Il est également exploitant et travaille avec une paire de boeufs Vosgiens, une paire de boeufs Maraîchins et une paire de boeufs Limousins.

Il nous présente son parcours, son travail et sa démarche.

« Je travaille en traction chevaline depuis 1992 et j’ai commencé la traction bovine en 1996 avec un boeuf pour débarder. Puis en 2006, j’ai dressé une paire, puis un seconde en 2007 pour réaliser les travaux courants sur l’exploitation que j’avais dans les Vosges. Ensuite, j’ai commencé à faire aussi des prestations de travail.

Je suis à l’origine de ce renouveau et de cet engouement pour la traction bovine car j’ai fait travailler lINSIC de St-Dié-des-Vosges (Institut Supérieur d’Ingénierie de la Conception) sur le développement du joug et du collier pour bovin.

La parution de différents articles dans la presse locale et nationale a fait boule de neige et fait sortir au jour la traction bovine. Depuis la présentation avec les élèves ingénieurs à l’écomusée d’Alsace, d’autres personnes font des essais sur le développement du matériel.

J’ai également aidé à la création d’une petite entreprise vosgienne AMB88 à Mandray pour le développement du matériel pour la traction animale, et aujourd’hui le seul à faire du matériel spécifique pour bovin (J.F Sommer 06 03 11 74 84).

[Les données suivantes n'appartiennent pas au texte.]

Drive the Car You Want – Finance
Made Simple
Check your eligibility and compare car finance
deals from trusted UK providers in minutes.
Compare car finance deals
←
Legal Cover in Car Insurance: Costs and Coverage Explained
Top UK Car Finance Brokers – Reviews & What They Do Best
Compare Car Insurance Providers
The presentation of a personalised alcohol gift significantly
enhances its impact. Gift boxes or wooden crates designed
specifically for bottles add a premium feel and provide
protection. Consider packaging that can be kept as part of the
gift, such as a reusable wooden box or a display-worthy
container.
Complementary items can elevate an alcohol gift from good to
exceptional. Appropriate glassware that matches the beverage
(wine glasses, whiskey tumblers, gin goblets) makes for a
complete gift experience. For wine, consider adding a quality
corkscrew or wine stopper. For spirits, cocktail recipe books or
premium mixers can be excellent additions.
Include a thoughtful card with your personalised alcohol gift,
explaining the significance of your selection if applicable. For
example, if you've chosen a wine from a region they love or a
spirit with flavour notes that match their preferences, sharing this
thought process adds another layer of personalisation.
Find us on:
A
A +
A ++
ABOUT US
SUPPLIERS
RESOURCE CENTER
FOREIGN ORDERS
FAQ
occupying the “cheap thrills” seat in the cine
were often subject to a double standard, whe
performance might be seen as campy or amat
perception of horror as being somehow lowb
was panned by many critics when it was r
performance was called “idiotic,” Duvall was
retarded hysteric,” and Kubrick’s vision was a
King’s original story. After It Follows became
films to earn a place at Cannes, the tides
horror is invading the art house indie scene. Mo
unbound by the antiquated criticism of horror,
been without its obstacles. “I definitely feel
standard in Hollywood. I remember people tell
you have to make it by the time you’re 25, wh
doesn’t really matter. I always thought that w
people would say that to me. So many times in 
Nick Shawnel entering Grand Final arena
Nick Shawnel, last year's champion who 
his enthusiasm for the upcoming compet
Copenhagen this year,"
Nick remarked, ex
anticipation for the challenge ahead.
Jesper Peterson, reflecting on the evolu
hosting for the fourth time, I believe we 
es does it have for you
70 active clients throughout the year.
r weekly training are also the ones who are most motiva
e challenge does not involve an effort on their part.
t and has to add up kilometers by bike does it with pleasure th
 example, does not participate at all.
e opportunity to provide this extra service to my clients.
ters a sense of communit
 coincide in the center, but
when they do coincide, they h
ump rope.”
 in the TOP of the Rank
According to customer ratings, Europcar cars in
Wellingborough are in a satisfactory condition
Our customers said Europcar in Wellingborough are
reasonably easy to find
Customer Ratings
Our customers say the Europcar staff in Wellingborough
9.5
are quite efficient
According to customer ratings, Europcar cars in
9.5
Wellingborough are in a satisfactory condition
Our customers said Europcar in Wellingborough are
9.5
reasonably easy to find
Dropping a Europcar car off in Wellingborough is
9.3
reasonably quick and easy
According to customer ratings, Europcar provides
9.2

Mon parcours en quelques dates:

  • Une première partie de travail avec les chevaux depuis 1992.
  • 1996: Un boeuf dressé pour le débardage et le voiturage.
  • 2002: Création de Trait Malin pour le développement de la traction animale (président fondateur).
  • 2006: Une paire dressée pour mon loisir.
  • 2007: Une paire dressée pour travailler sérieusement en forêt et en maraîchage (2 mâles entiers qui avaient 18 mois à l’époque) castrés depuis, ils se trouvent actuellement chez Jo Durand (44).
  • 2008: Je réponds au projet lancé par l’UNESCO sur le PVI dont le porteur est le Parc Naturel Régional des Ballons des Vosges. Sur 15 projets,  8 sont retenus et le mien sur la traction animale est élu par un jury citoyen (voir l’article en cliquant ici) « Il paraît alors que je suis un « dieu vivant » formulation japonaise lorsque l’on transmet un savoir-faire »!!
  • 2009: Je suis contacté par le CFPPA de Montmorillon qui me débauche des Vosges, et je deviens formateur au CFPPA au départ pour le Certificat de Spécialisation « Utilisateur de Chevaux Attelés » (CS UCA). Mais très vite, je convaincs mon directeur de développer la traction bovine.
  • 2010: Fête de la vache Nantaise au Dresny (44) avec le directeur Fred Numa et le chargé d’ingénérie du CFPPA de Montmorillon et moi-même. Nous faisons le déplacement et les convainquons de créer une formation.
  • 2010: Travail avec l’INSIC (Institut Supérieur d’Ingénierie de la Conception): études , essais…
  • 2010/2011: Rédaction d’un livret « La traction bovine : un outil moderne », qui me servira de support à la formation.
  • 2011: Première formation traction bovine en France sous l’égide du Ministère de l’Agriculture.
  • 2011: Salon de la traction animale à Montmorillon avec, pour le première fois, aussi la traction bovine à l’honneur. Réalisation d’une grande attelée dont la vidéo est sur votre blog.
  • 2013: Le 26 mai, mise en place d’une journée à Mandray pour la traction animale.
  • 4/5 octobre 2013: Salon de la traction animale à Montmorillon.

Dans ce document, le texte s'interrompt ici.